→ **Action item**: Your answer should be an exact copy of the lines from the one containing "Pàgina d'inici (482, 2163)" through the last line of the records below, without any pictures.

→ **Data shown**:

———

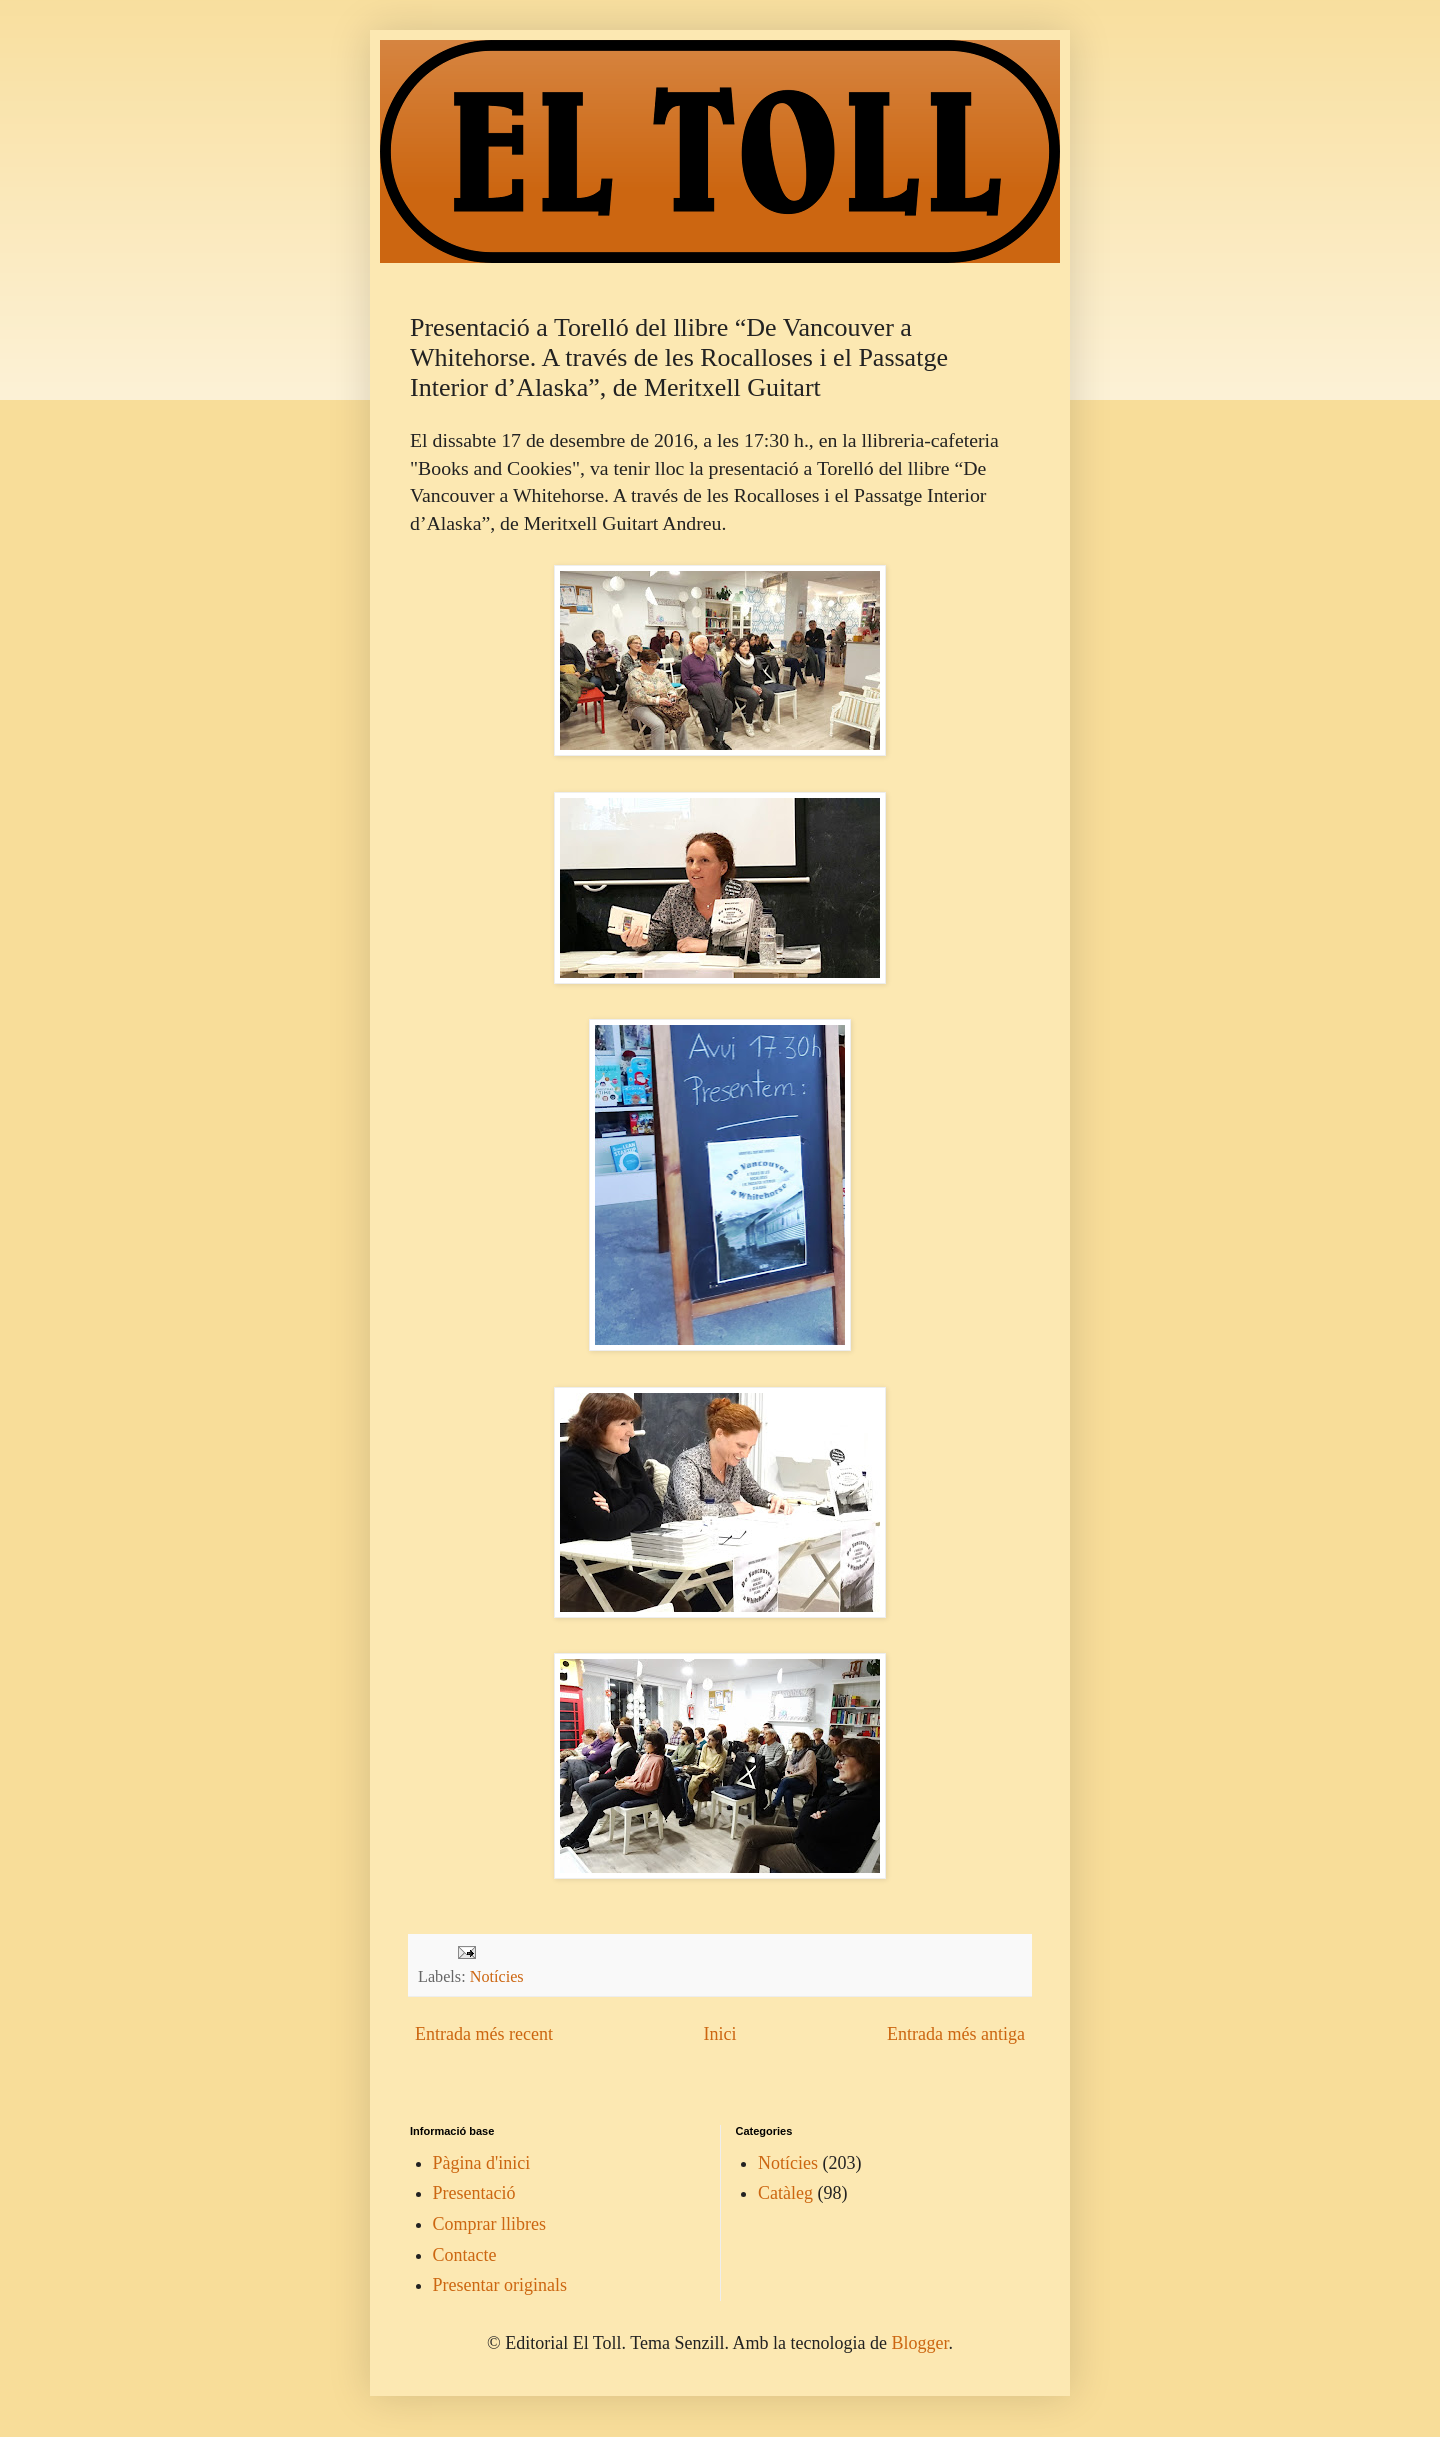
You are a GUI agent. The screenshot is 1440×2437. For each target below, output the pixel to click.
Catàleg (785, 2193)
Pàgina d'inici (482, 2163)
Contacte (465, 2255)
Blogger (919, 2343)
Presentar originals (500, 2285)
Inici (719, 2034)
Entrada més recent (484, 2034)
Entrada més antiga (956, 2034)
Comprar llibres (489, 2224)
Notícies (497, 1977)
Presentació (474, 2193)
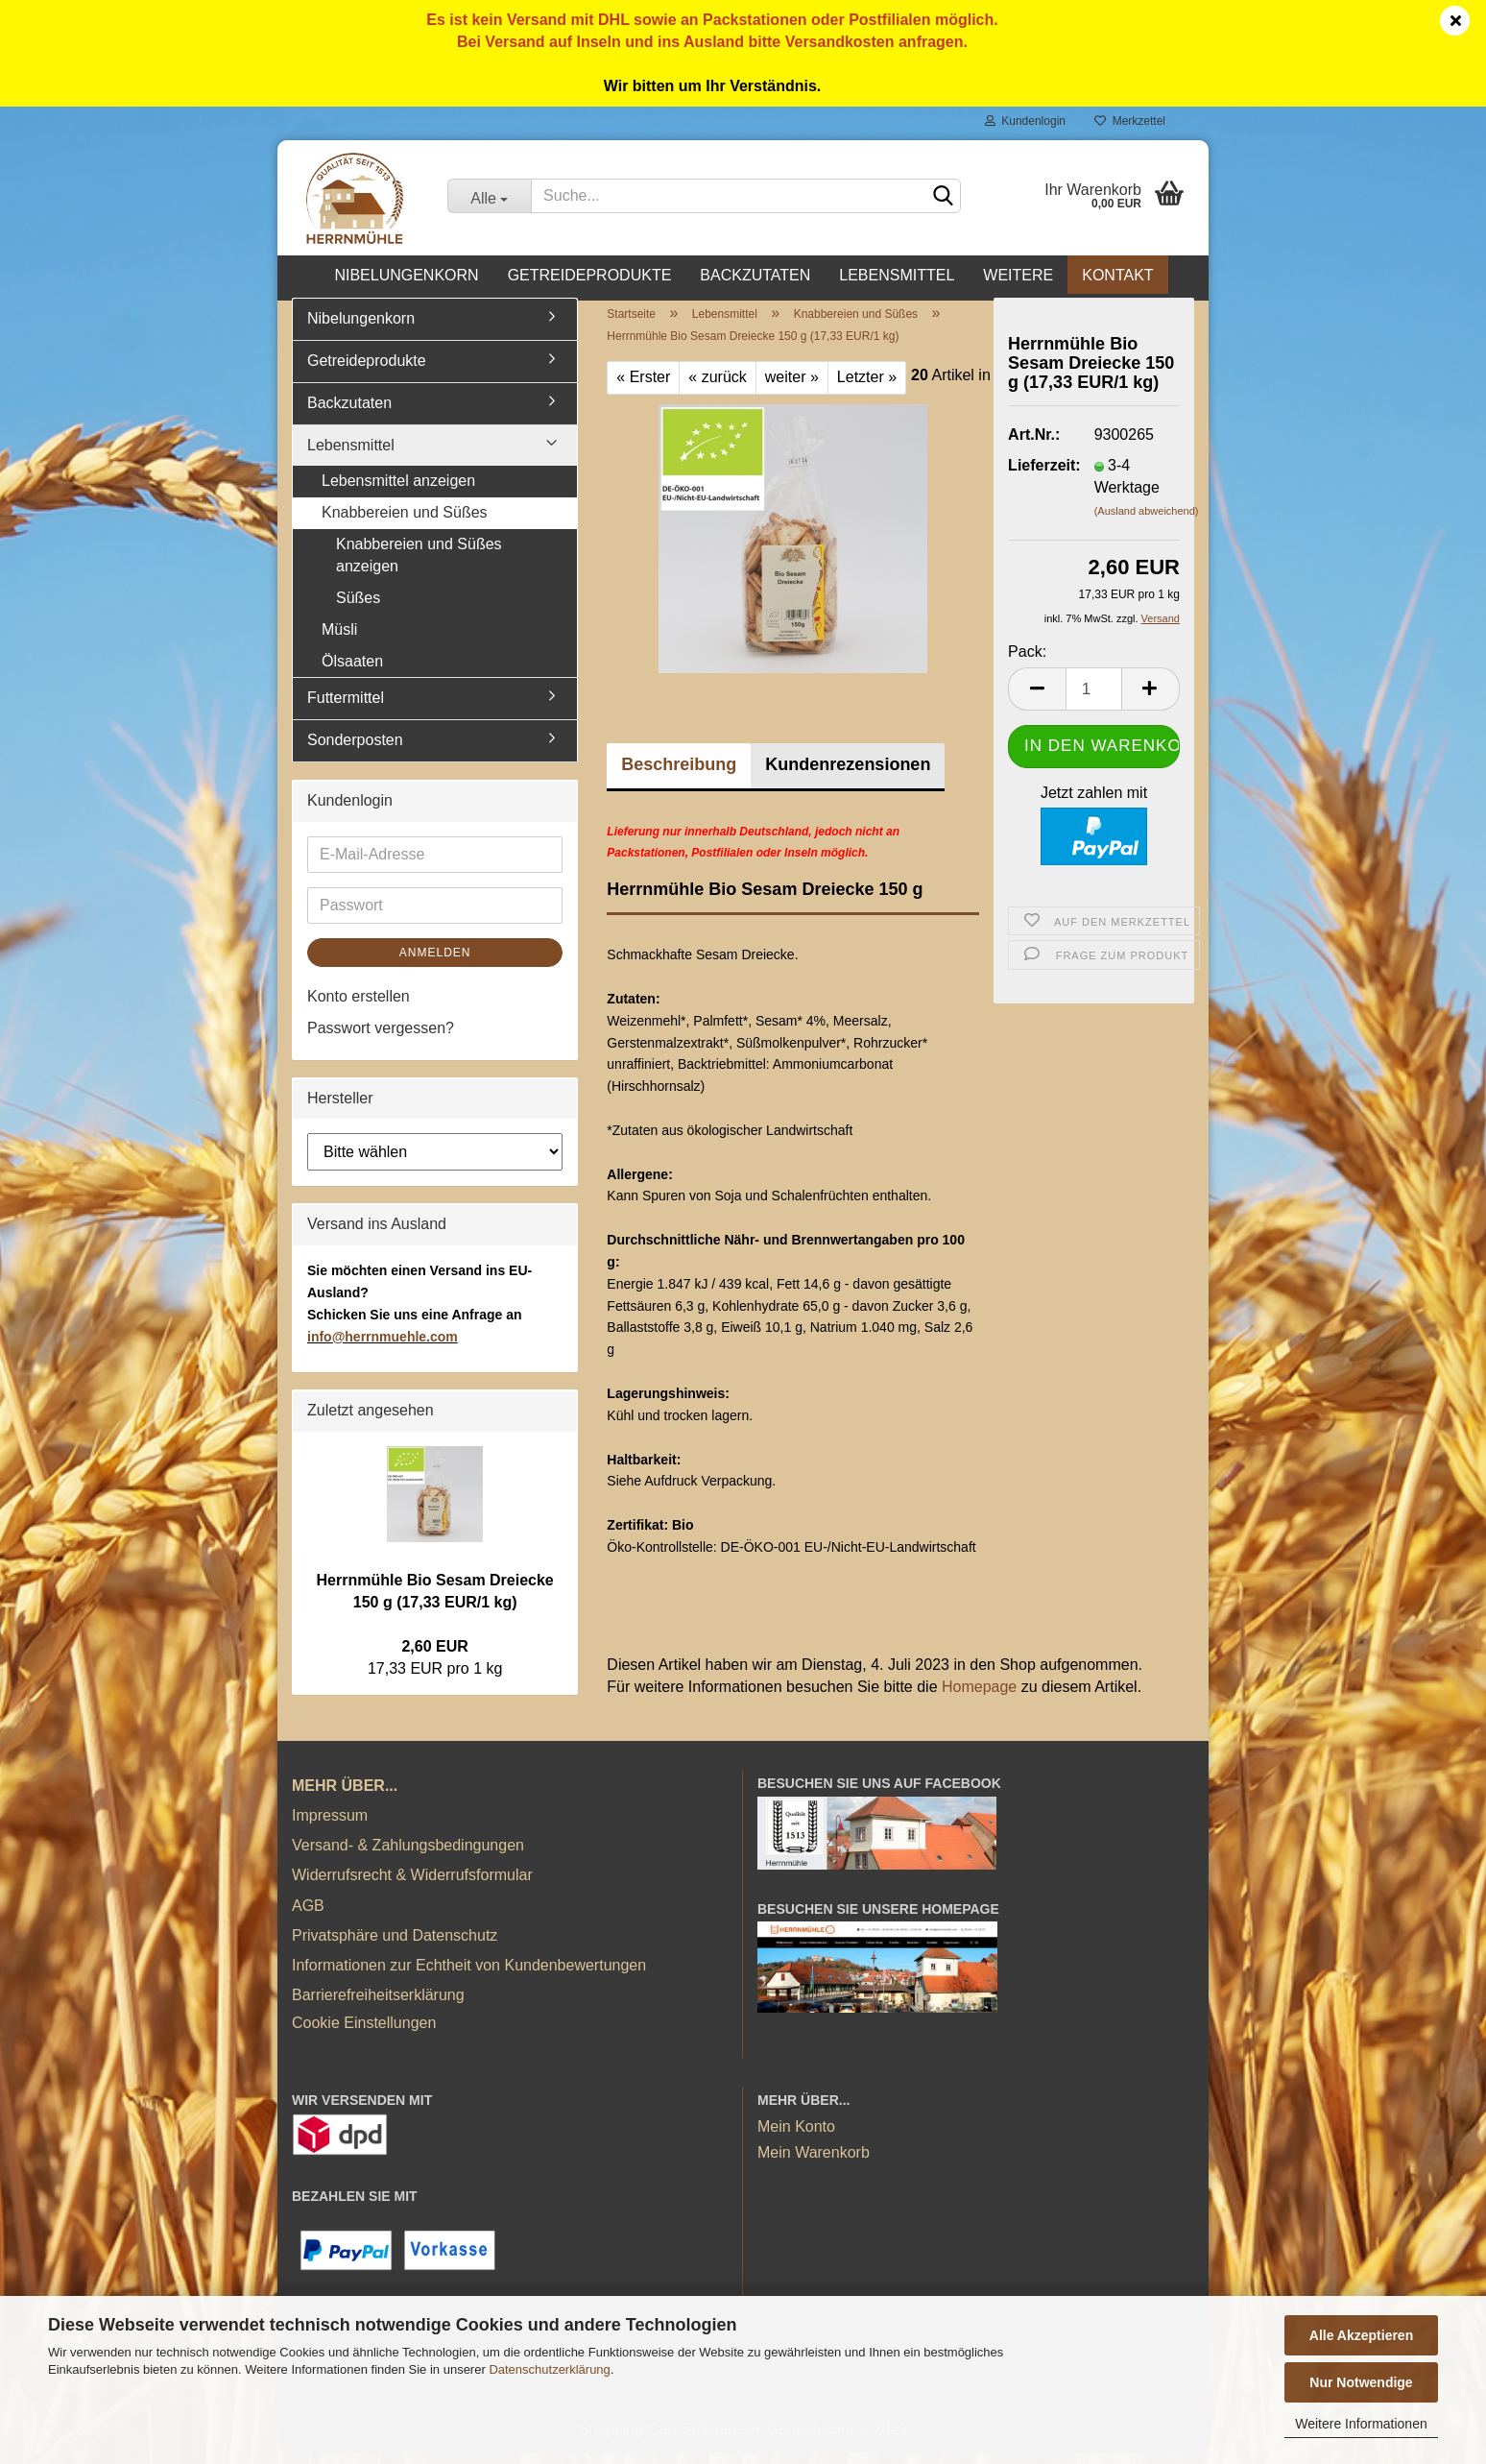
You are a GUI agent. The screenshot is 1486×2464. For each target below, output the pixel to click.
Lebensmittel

———

→ **Answer for the task**:
Pàgina d'inici (482, 2163)
Contacte (465, 2255)
Blogger (919, 2343)
Presentar originals (500, 2285)
Inici (719, 2034)
Entrada més recent (484, 2034)
Entrada més antiga (956, 2034)
Comprar llibres (489, 2224)
Notícies (497, 1977)
Presentació (474, 2193)
You are a GUI agent. The screenshot is 1486×2464. For each target below, output the pixel to click.
Lebensmittel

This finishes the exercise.